1.4: Prefill — Computational Deep Dive
The Question We Need to Answer
In Artifact 3, we saw that prefill processes hundreds or thousands of tokens yet completes quickly (e.g., ~50ms for 500 tokens). Meanwhile, decode processes just one token per step yet each step takes ~10ms.
This seems backwards. More tokens should mean more time, right?
To understand why prefill is efficient, we need to understand how GPUs work and what makes some operations fast versus slow. This requires introducing a crucial concept: arithmetic intensity.
How GPUs Actually Work (The Essential Mental Model)
A GPU is fundamentally two things:
1. A massive parallel computer — Thousands of cores that can do arithmetic operations simultaneously. An NVIDIA A100 can perform ~312 trillion floating-point operations per second (312 TFLOPS for FP16).
2. A memory system with limited bandwidth — GPU memory (HBM) can transfer data at ~2 TB/s on an A100. This sounds fast, but it's the bottleneck for many workloads.
Here's the key insight: the GPU can compute much faster than it can read data.
Let's put numbers to this:
A100 GPU Specs:
• Compute throughput: 312 TFLOPS (FP16) = 312 × 10¹² operations/second
• Memory bandwidth: 2 TB/s = 2 × 10¹² bytes/second
Ratio: 312 TFLOPS ÷ 2 TB/s = 156 FLOPs per byte
This means: for every byte you read from memory, you need to perform
156 floating-point operations to keep the compute units fully busy.
If your operation does fewer than 156 FLOPs per byte of data read, the compute units will be sitting idle waiting for data. If it does more than 156 FLOPs per byte, you're fully utilizing the compute capability.
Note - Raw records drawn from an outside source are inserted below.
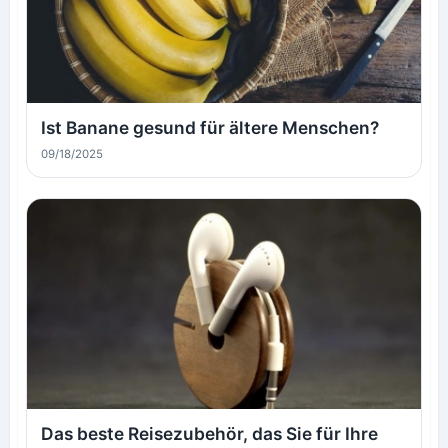
Ist Banane gesund für ältere Menschen?
09/18/2025
Das beste Reisezubehör, das Sie für Ihre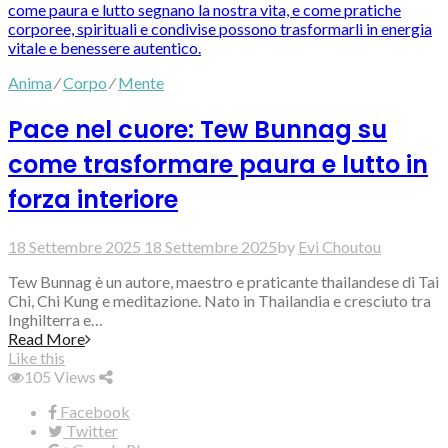
Anima
⁄
Corpo
⁄
Mente
Pace nel cuore: Tew Bunnag su
come trasformare paura e lutto in
forza interiore
18 Settembre 2025
18 Settembre 2025
by
Evi Choutou
Tew Bunnag è un autore, maestro e praticante thailandese di Tai
Chi, Chi Kung e meditazione. Nato in Thailandia e cresciuto tra
Inghilterra e…
Read More
Like this
105
Views
Facebook
Twitter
Arithmetic Intensity: The Key Metric
Arithmetic intensity measures how much computation you do per byte of data moved:
Arithmetic Intensity = FLOPs performed / Bytes transferred
= (computation) / (memory traffic)
This single number tells you whether an operation is:
Compute-bound (high arithmetic intensity): The GPU spends most of its time computing, not waiting for data. Compute units are fully utilized. This is the good case.
Memory-bandwidth-bound (low arithmetic intensity): The GPU spends most of its time waiting for data from memory. Compute units are mostly idle. This is the bad case.
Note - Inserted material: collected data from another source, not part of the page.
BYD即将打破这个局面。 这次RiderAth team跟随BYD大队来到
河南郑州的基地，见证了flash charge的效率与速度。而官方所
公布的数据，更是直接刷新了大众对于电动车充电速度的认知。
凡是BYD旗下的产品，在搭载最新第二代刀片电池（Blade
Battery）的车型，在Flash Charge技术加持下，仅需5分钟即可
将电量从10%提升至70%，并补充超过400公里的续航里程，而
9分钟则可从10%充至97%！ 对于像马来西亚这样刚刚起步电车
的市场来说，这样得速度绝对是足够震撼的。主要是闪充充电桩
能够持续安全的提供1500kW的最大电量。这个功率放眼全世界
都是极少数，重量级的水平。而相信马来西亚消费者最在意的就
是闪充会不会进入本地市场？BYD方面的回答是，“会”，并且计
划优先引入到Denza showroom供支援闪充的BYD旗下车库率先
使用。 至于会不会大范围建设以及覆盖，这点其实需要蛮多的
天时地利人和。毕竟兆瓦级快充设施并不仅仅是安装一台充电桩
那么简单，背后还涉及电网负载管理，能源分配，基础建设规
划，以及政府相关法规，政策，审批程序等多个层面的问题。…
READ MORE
The threshold depends on the specific GPU. For an A100:
- Arithmetic intensity > 156 FLOPs/byte → compute-bound
- Arithmetic intensity < 156 FLOPs/byte → memory-bound
Matrix Multiplication: The Workhorse Operation
Almost everything in a transformer is matrix multiplication:
- Embedding lookup (can be viewed as matmul)
- Q, K, V projections:
hidden_states @ W_Q, etc. - Attention scores:
Q @ K.T - Attention output:
attention_weights @ V - FFN layers: two large matrix multiplications
- Output projection:
hidden_states @ W_output
So let's analyze the arithmetic intensity of matrix multiplication.
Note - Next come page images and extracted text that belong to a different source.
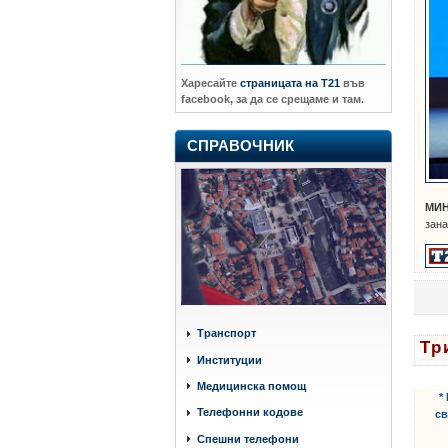
Харесайте
страницата на Т21
във
facebook, за да се срещаме и там.
СПРАВОЧНИК
МИ
зана
Транспорт
Тр
Институции
етике
Медицинска помощ
*
Телефонни кодове
св
Спешни телефони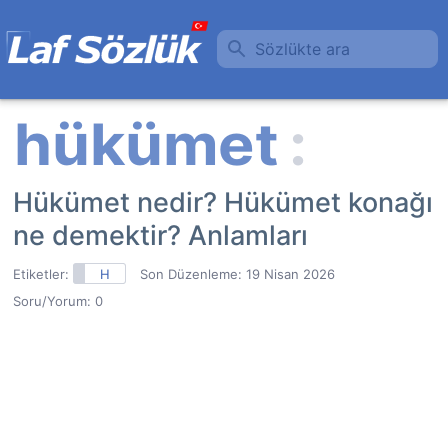
Sözlükte ara
Hükümet nedir? Hükümet konağı
ne demektir? Anlamları
Etiketler:
H
Son Düzenleme:
19 Nisan 2026
Soru/Yorum: 0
Case Study: Multiplying Two Matrices
Consider multiplying matrix A [M, K] by matrix B [K, N] to get C [M, N]:
A [M, K] × B [K, N] = C [M, N]
FLOPs:
Each element of C requires K multiplications and K-1 additions ≈ 2K FLOPs
C has M × N elements
Total FLOPs = 2 × M × N × K
Bytes transferred (naive analysis):
Read A: M × K elements × 2 bytes (FP16) = 2MK bytes
Read B: K × N elements × 2 bytes = 2KN bytes
Write C: M × N elements × 2 bytes = 2MN bytes
Total bytes = 2(MK + KN + MN)
Arithmetic Intensity = 2MNK / 2(MK + KN + MN) = MNK / (MK + KN + MN)
Let's see how this scales with matrix size:
Small Matrices (Bad)
A [1, 4096] × B [4096, 4096] = C [1, 4096]
(This is like: one token through a projection layer)
FLOPs = 2 × 1 × 4096 × 4096 = 33.5 million
Bytes = 2 × (1×4096 + 4096×4096 + 1×4096) = 33.6 MB
Arithmetic Intensity = 33.5M / 33.6M ≈ 1.0 FLOPs/byte
This is WAY below the 156 FLOPs/byte threshold!
The GPU will be ~99% idle waiting for memory.
Large Matrices (Good)
A [512, 4096] × B [4096, 4096] = C [512, 4096]
(This is like: 512 tokens through a projection layer)
FLOPs = 2 × 512 × 4096 × 4096 = 17.2 billion
Bytes = 2 × (512×4096 + 4096×4096 + 512×4096) = 41.9 MB
Arithmetic Intensity = 17.2B / 41.9M ≈ 410 FLOPs/byte
This is ABOVE the 156 FLOPs/byte threshold!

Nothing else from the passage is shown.